G1: A simple graph store, written in Rust2019-12-15

Motivation

Over the next few weeks/months, I'm planning to implement a graph store in Rust, G1. I mainly want to do this because mentat became unmaintained, and I like the idea of Datalog as a database query language. Implementing a database also seems like a reasonable enough way to learn about one.

I also want a "database of everything" at some point -- a single database I put all my information into, and can query against in a single, unified way. (This also ties into the Stahl project.)

Data Model

Atoms: Atoms are the nodes of the graph. Each is represented as a UUID.

Names: Names uniquely identify an Atom. They have a namespace and a title, both of which are Strings.

Edges: Edges are directed, with an Atom at both endpoints. Edges have a String label associated with them. At most one edge between two Atoms with a given label may exist.

Attributes: Attributes are attached to Atoms. They have a key and a value, both of which are Strings.

Blobs: Blobs are attached to Atoms. They have a kind, which is a String; a type, which is a MIME type; and contents, which are an arbitrarily large binary string. Blobs are referred to by a SHA256 hash.

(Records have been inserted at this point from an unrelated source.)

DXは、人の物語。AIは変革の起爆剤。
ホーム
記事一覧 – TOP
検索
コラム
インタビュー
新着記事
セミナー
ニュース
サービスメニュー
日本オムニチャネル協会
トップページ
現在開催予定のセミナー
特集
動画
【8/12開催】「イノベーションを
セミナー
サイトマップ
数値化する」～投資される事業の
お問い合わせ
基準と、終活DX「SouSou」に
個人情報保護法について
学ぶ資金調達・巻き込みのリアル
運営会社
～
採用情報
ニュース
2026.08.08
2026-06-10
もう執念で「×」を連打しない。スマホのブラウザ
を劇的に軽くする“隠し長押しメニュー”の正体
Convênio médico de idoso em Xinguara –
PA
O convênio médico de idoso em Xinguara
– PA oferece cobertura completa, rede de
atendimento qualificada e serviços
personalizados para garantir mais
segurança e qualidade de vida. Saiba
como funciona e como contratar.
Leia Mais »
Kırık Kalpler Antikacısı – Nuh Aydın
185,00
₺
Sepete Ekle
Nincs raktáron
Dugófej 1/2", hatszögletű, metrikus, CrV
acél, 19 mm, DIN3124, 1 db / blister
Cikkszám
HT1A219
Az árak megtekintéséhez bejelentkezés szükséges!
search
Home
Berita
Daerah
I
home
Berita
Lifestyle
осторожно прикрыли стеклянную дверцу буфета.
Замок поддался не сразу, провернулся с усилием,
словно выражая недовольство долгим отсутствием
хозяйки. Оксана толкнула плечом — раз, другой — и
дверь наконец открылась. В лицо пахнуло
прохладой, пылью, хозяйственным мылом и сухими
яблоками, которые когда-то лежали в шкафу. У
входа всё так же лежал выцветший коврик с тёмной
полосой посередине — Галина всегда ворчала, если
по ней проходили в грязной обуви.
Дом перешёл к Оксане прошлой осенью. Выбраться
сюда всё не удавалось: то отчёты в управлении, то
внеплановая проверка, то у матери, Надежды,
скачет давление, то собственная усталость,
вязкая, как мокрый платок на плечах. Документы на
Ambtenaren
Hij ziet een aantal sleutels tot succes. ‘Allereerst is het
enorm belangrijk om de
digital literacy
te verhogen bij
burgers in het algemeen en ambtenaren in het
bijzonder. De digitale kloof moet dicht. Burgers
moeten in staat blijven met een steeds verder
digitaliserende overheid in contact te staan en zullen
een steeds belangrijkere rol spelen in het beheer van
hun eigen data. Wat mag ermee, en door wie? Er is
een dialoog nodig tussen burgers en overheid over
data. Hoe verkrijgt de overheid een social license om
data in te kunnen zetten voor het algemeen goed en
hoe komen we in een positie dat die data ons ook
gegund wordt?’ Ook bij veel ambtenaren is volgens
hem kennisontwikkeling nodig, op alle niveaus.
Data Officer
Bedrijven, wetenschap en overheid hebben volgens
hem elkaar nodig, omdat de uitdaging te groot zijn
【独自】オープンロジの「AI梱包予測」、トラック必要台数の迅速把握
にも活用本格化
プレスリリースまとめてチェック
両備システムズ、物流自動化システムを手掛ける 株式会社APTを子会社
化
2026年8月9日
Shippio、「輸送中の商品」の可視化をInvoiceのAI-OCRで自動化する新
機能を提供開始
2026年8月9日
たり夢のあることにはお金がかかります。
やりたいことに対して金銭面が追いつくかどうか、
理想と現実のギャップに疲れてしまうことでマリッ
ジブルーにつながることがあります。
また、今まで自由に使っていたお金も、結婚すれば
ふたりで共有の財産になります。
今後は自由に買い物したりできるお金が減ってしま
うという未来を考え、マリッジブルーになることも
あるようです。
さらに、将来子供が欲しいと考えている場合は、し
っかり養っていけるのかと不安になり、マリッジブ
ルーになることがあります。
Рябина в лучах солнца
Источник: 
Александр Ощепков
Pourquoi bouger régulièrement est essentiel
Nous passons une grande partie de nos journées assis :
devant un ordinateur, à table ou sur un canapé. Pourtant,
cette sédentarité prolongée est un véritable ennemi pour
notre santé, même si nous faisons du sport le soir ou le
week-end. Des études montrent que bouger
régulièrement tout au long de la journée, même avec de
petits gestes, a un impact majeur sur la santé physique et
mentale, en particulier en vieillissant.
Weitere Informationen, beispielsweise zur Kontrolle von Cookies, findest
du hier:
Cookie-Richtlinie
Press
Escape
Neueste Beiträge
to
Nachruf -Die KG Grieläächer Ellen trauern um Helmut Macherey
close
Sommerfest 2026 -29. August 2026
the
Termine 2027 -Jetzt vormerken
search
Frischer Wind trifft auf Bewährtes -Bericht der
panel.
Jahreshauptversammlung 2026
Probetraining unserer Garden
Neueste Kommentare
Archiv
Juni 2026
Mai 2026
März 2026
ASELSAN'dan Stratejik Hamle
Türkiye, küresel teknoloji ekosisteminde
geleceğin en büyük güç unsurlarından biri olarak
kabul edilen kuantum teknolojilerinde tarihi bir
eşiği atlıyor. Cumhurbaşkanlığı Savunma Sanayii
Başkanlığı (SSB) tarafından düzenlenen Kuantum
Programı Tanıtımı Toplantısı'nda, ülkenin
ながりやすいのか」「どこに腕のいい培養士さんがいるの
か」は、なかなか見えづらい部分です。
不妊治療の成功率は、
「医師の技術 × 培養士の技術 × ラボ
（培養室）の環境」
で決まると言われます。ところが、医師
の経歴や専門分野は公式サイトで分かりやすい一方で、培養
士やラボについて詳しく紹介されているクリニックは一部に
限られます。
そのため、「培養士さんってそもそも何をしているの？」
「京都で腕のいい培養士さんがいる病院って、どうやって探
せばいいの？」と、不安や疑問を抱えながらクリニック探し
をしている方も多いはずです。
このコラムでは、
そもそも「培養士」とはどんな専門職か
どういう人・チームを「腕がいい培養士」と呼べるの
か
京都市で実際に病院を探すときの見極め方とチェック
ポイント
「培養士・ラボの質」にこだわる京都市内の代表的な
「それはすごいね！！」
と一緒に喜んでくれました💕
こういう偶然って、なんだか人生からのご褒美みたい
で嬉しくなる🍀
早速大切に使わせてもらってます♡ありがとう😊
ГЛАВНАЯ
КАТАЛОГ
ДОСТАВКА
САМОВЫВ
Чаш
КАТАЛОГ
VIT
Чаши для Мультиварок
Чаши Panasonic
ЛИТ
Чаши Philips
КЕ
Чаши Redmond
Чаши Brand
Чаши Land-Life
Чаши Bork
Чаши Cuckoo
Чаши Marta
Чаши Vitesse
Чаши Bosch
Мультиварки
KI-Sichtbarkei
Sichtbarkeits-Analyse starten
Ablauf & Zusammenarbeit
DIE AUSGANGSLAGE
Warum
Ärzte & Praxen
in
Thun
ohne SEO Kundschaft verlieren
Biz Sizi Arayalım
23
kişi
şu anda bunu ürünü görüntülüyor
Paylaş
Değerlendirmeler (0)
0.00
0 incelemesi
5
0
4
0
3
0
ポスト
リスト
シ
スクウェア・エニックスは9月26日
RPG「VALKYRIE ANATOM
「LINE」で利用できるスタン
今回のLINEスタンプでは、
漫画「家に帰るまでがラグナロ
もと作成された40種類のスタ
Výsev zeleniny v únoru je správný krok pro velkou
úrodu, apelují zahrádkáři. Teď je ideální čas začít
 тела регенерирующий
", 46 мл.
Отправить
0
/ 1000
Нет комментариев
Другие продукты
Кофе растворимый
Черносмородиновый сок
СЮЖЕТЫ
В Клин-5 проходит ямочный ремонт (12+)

Strings are UTF-8 strings, which should be no longer than 256 bytes.

Query Language

The query language is a variant of Datalog. Datalog can be very efficient to evaluate, and complex queries are (in my opinion) much easier to read than similar SQL queries. It also expresses queries on graphs very naturally.

An example of a query:

friend(Me, You) :-
	edge(Me, You, "friend").

friendOfFriend(Me, You) :-
	friend(Me, Other),
	friend(Other, You).

sameAtom(X, X) :- atom(X).

frenemyName(Me, YourName) :-
	friendOfFriend(Me, You),
	! friend(Me, You),
	! sameAtom(Me, You),
	attr(You, "name", YourName).

?- frenemyName("59760f34-eee0-44e2-9358-f48d46c686ee", YourName).

This query finds the names of the friends of the friends of the user represented by the atom with a UUID of 59760f34-eee0-44e2-9358-f48d46c686ee, excluding that user and their direct friends. I'll describe the language more fully in a later post.

Roadmap

Currently, I'm tracking work on the implementation in GitHub Issues, but note that at the time of writing, these issues are in the context of a laughably unoptimized implementation on top of SQLite.

In terms of the blog posts, I'm thinking of roughly the order:

G1's Query Language
How G1 Stores Data On Disk
The Magic Sets Transformation
How G1 Stores Data In Memory
Implementing Transactions in G1
Ensuring Crash-Safety in G1